Home > Media News > Microsoft AI can now clone voices to sound perfectly 'human' in seconds

Microsoft AI can now clone voices to sound perfectly 'human' in seconds
16 Jul, 2024 / 09:58 am / Microsoft

Source: http://www.webdesk.com

269 Views

(Web Desk) - Microsoft has developed an artificial intelligence tool that can replicate human speech with uncanny precision.

It is so convincing that the tech giant refuses to share it with the public, citing "potential risks" of misuse.

The tool, dubbed VALL-E 2, is a text-to-speech generator that can mimic a voice based on just a few seconds of audio.

It is trained to recognize concepts without being provided any examples of those concepts beforehand in a scenario called zero-shot learning.

The tech giant says VALL-E 2 is the first of its kind to achieve "human parity," meaning it meets or surpasses benchmarks for human likeness.

It succeeds the original VALL-E system, which was announced in January 2023.

According to developers at Microsoft Research, VALL-E 2 can produce "accurate, natural speech in the exact voice of the original speaker, comparable to human performance."

It can synthesize complex sentences in addition to short phrases.

To do so, the tool takes advantage of two features called Repetition Aware Sampling and Grouped Code Modeling.

Repetition Aware Sampling addresses the pitfalls of repetitive tokens, or the smallest units of data a language model can process - represented here by words or parts of words.
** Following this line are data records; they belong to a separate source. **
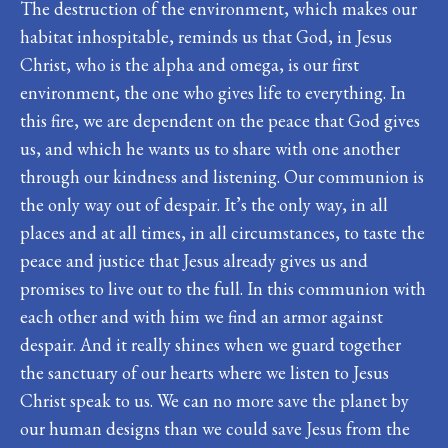
The destruction of the environment, which makes our
habitat inhospitable, reminds us that God, in Jesus
Christ, who is the alpha and omega, is our first
environment, the one who gives life to everything. In
this fire, we are dependent on the peace that God gives
us, and which he wants us to share with one another
through our kindness and listening. Our communion is
the only way out of despair. It’s the only way, in all
places and at all times, in all circumstances, to taste the
peace and justice that Jesus already gives us and
promises to live out to the full. In this communion with
each other and with him we find an armor against
despair. And it really shines when we guard together
the sanctuary of our hearts where we listen to Jesus
Christ speak to us. We can no more save the planet by
our human designs than we could save Jesus from the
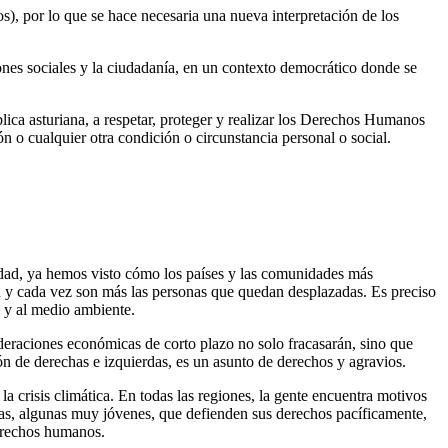
cos), por lo que se hace necesaria una nueva interpretación de los
ciones sociales y la ciudadanía, en un contexto democrático donde se
blica asturiana, a respetar, proteger y realizar los Derechos Humanos
n o cualquier otra condición o circunstancia personal o social.
idad, ya hemos visto cómo los países y las comunidades más
an y cada vez son más las personas que quedan desplazadas. Es preciso
s y al medio ambiente.
ideraciones económicas de corto plazo no solo fracasarán, sino que
ón de derechas e izquierdas, es un asunto de derechos y agravios.
la crisis climática. En todas las regiones, la gente encuentra motivos
sonas, algunas muy jóvenes, que defienden sus derechos pacíficamente,
derechos humanos.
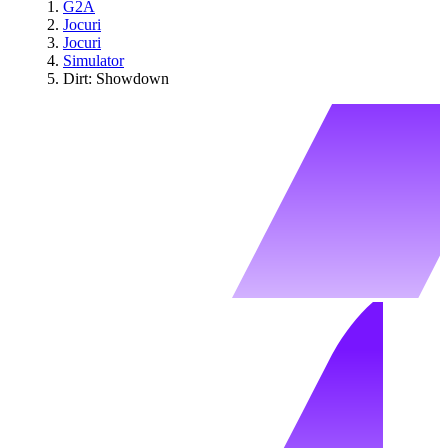
G2A
Jocuri
Jocuri
Simulator
Dirt: Showdown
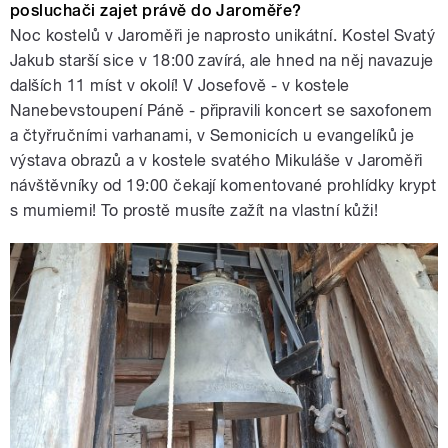
posluchači zajet právě do Jaroměře?
Noc kostelů v Jaroměři je naprosto unikátní. Kostel Svatý
Jakub starší sice v 18:00 zavírá, ale hned na něj navazuje
dalších 11 míst v okolí! V Josefově - v kostele
Nanebevstoupení Páně - připravili koncert se saxofonem
a čtyřručními varhanami, v Semonicích u evangelíků je
výstava obrazů a v kostele svatého Mikuláše v Jaroměři
návštěvníky od 19:00 čekají komentované prohlídky krypt
s mumiemi! To prostě musíte zažít na vlastní kůži!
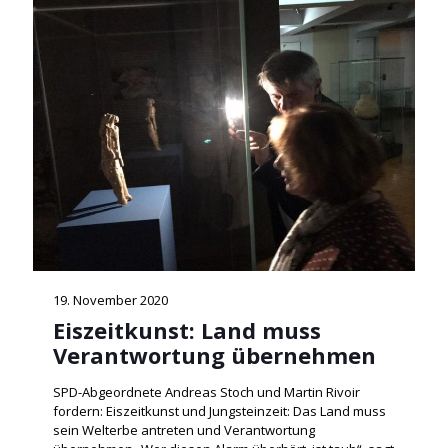
19. November 2020
Eiszeitkunst: Land muss
Verantwortung übernehmen
SPD-Abgeordnete Andreas Stoch und Martin Rivoir
fordern: Eiszeitkunst und Jungsteinzeit: Das Land muss
sein Welterbe antreten und Verantwortung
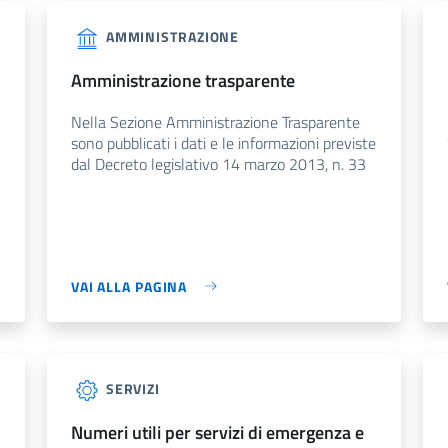
AMMINISTRAZIONE
amministrazione trasparente
Nella Sezione Amministrazione Trasparente
sono pubblicati i dati e le informazioni previste
dal Decreto legislativo 14 marzo 2013, n. 33
VAI ALLA PAGINA
SERVIZI
numeri utili per servizi di emergenza e
e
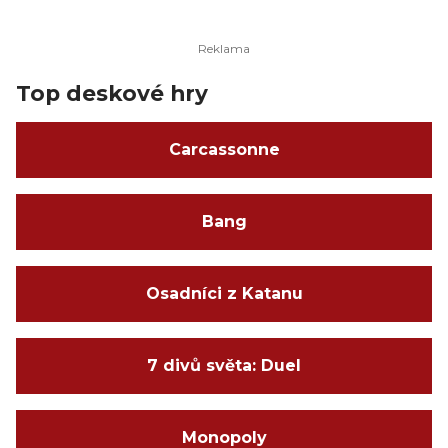
Top deskové hry
Carcassonne
Bang
Osadníci z Katanu
7 divů světa: Duel
Monopoly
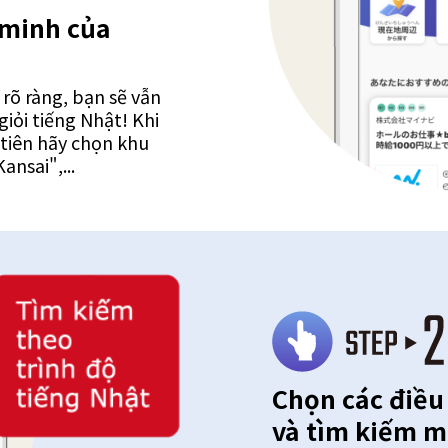
 minh của
 rõ ràng, bạn sẽ vẫn
iỏi tiếng Nhật! Khi
tiên hãy chọn khu
ansai",...
Chọn các điều
và tìm kiếm m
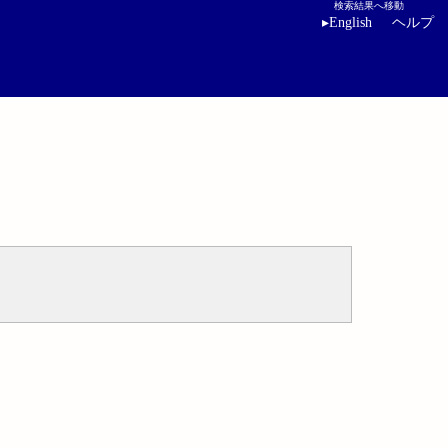
検索結果へ移動
▸
English
ヘルプ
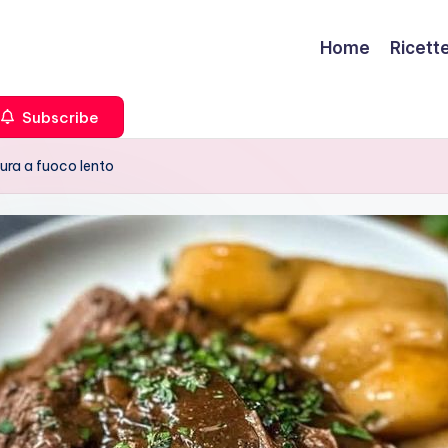
Home
Ricett
Subscribe
tura a fuoco lento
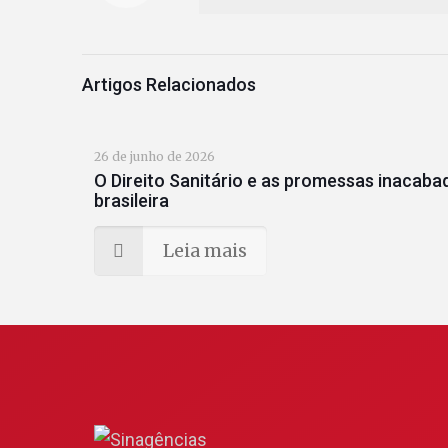
Artigos Relacionados
26 de junho de 2026
O Direito Sanitário e as promessas inacab
brasileira
Leia mais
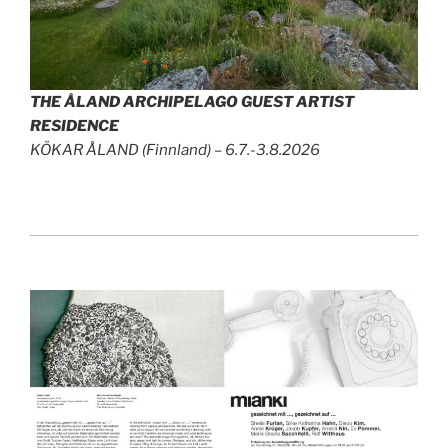
THE ÅLAND ARCHIPELAGO GUEST ARTIST
RESIDENCE
KÖKAR ÅLAND (Finnland) – 6.7.-3.8.2026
It prevents recurring sounds or phrases during the decoding process, helping vary the system's speech and making it sound more natural.

Grouped Code Modeling limits the number of tokens the model processes at once to generate faster results.

The researchers compared VALL-E 2 against audio samples from LibriSpeech and VCTK, two English-language databases.

They also used ELLA-V, an evaluation framework for zero-shot text-to-speech synthesis, to determine how well VALL-E handled more complex tasks.

The system ultimately beat out its competitors "in speech robustness, naturalness, and speaker similarity," according to a June 17 paper summarizing the results.

Microsoft claims VALL-E 2 will not be released to the public anytime soon, deeming it "purely a research project."

"Currently, we have no plans to incorporate VALL-E 2 into a product or expand access to the public," the company wrote on its website.

"It may carry potential risks in the misuse of the model, such as spoofing voice identification or impersonating a specific speaker."

The tech behemoth notes that suspected abuse of the tool can be reported using an online portal.

And Microsoft's concerns are well within reason. Just this year, cybersecurity experts have seen an explosion in the use of AI tools by malicious actors, including those that replicate speech.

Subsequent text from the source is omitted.